11.3 Carrier and Downstream Network Scenarios

Scenario SMS assessment Normalized event Notes
Carrier accepted undef.carrier_accepted_only notification.endpoint.accepted Stronger than provider-only, still not handset proof
Buffered undef.buffered notification.endpoint.deferred Held for later delivery
Deferred undef.deferred notification.endpoint.deferred Retry or wait
Delivered success.delivered notification.endpoint.accepted with delivery metadata Strong endpoint evidence, not human awareness
Undelivered fail.delivery_failed notification.endpoint.rejected_permanent or temporary Use reason code
Failed fail.delivery_failed notification.endpoint.rejected_permanent Strong negative evidence if final
Rejected fail.carrier_rejected notification.endpoint.rejected_permanent Carrier refused delivery
Expired fail.expired or undef.expired_unknown notification.endpoint.unknown or rejected temporary/permanent Depends on provider semantics
Unknown undef.dlr_unknown notification.endpoint.unknown No useful final status
No DLR received undef.no_dlr none or timeout event Common on some routes
Delivery receipt late update current assessment corresponding event Must be accepted if relevant
Conflicting delivery reports undef.conflicting_evidence multiple events Preserve all evidence

11.4 Device and Recipient Availability Scenarios

Scenario SMS assessment Notes
Handset off or unreachable undef.deferred or fail.unreachable_subscriber Depending on final DLR
Subscriber unavailable undef.deferred or fail.unavailable_subscriber Carrier-specific
Unknown subscriber fail.unknown_subscriber Remove or verify number
Roaming issue undef.deferred or fail.route_unavailable Route/country dependent
Blocked by recipient fail.blocked_by_recipient If provider/carrier reports it
Carrier filtering fail.filtered_by_carrier Often content/campaign/sender issue
Device received but user ignored undef.delivered_but_awareness_unproven Delivery does not prove reading
SIM swap/number reassigned undef.identity_uncertain if suspected Requires external identity/number intelligence
Shared phone undef.identity_uncertain Intended participant uncertain
Corporate device management undef.delivered_but_awareness_unproven User awareness uncertain

SMS itself does not provide open tracking. Link interaction must be observed through tracked links or action surfaces.

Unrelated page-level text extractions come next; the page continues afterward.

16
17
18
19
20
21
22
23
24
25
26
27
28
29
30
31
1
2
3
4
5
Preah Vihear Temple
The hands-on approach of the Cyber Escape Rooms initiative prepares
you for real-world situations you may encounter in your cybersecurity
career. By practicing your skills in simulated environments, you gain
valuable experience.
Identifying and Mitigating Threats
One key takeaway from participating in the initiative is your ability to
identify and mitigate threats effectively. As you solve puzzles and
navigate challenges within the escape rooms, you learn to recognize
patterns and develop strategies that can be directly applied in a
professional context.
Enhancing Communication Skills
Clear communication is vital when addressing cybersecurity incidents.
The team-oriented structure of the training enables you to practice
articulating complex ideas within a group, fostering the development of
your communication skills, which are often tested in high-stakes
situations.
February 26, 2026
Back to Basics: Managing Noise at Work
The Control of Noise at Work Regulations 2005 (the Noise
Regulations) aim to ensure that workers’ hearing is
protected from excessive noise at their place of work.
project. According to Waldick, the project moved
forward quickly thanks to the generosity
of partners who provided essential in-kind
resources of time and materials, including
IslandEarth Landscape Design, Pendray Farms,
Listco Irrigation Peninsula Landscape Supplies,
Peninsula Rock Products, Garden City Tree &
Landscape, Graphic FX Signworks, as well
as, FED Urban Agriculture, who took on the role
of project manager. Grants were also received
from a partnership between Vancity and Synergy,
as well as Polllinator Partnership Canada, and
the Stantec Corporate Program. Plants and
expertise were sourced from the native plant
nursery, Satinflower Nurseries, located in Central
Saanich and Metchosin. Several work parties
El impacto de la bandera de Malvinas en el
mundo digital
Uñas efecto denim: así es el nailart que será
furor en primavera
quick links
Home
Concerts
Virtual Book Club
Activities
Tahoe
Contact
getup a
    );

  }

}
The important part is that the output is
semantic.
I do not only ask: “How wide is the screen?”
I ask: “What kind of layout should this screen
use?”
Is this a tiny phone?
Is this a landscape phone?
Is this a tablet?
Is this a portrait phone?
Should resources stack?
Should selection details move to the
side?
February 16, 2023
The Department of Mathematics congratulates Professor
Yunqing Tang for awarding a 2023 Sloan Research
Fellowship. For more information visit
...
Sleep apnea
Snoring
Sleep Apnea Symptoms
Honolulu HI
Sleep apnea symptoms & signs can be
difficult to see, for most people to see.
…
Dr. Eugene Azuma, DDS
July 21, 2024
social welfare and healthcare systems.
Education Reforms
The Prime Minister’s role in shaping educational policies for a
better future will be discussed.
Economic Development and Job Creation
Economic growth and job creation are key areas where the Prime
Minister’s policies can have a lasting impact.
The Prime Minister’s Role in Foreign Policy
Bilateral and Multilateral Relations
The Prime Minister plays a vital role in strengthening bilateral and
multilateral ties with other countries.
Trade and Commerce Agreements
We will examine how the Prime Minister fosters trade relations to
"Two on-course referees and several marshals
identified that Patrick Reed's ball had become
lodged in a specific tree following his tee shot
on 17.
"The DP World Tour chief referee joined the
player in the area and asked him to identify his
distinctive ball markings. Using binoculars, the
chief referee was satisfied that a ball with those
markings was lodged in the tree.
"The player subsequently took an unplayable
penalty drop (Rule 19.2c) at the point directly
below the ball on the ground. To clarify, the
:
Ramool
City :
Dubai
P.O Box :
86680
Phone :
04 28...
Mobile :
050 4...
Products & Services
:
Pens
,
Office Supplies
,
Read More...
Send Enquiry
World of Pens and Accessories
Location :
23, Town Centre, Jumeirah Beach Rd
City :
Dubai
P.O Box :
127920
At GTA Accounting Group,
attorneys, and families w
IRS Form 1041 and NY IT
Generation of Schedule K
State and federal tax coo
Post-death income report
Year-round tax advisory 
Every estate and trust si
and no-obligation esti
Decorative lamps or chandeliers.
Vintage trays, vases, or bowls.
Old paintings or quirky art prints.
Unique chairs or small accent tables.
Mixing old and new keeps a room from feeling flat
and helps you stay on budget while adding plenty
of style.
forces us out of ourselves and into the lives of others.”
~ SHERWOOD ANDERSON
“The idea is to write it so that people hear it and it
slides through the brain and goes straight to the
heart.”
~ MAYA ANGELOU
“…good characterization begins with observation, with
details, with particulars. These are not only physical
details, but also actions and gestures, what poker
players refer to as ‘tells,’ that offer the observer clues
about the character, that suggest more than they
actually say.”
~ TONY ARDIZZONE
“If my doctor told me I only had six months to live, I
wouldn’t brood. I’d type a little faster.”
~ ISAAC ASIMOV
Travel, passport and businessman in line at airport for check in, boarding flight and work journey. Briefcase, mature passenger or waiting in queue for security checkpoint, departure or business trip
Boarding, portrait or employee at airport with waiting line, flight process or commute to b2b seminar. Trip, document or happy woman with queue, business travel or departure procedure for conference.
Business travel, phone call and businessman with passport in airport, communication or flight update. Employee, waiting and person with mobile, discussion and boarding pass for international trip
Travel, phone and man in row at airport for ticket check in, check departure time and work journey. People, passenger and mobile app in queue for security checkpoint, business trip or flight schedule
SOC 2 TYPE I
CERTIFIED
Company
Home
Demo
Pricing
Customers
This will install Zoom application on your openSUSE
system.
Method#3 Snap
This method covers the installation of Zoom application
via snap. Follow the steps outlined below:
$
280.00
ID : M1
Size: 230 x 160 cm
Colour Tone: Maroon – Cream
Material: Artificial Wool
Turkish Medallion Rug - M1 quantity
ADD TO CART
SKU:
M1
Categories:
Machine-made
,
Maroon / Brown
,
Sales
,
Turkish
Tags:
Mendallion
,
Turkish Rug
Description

Scenario SMS assessment Normalized event Notes
No link click undef.no_signal none Not evidence of failure
Link clicked success.link_clicked or undef.link_clicked_identity_uncertain interaction.unverified_actor_interaction Identity uncertain
Link clicked then authenticated portal login SMS event remains weak; portal event is strong Portal adapter provides identity evidence
Link clicked then payload downloaded SMS contributed path evidence; delivery evidence is decisive Portal/delivery adapter closes result
Link scanner or preview fetch undef.link_clicked_identity_uncertain or scanner-like if detected interaction.scanner_or_bot_interaction Less common than email but possible
Expired link clicked undef.link_clicked_identity_uncertain interaction plus access failure Awareness possible, action path failed
Forwarded SMS link clicked undef.identity_uncertain unverified interaction Intended actor unknown

11.6 Inbound Reply Scenarios

SMS can be a useful lightweight response channel.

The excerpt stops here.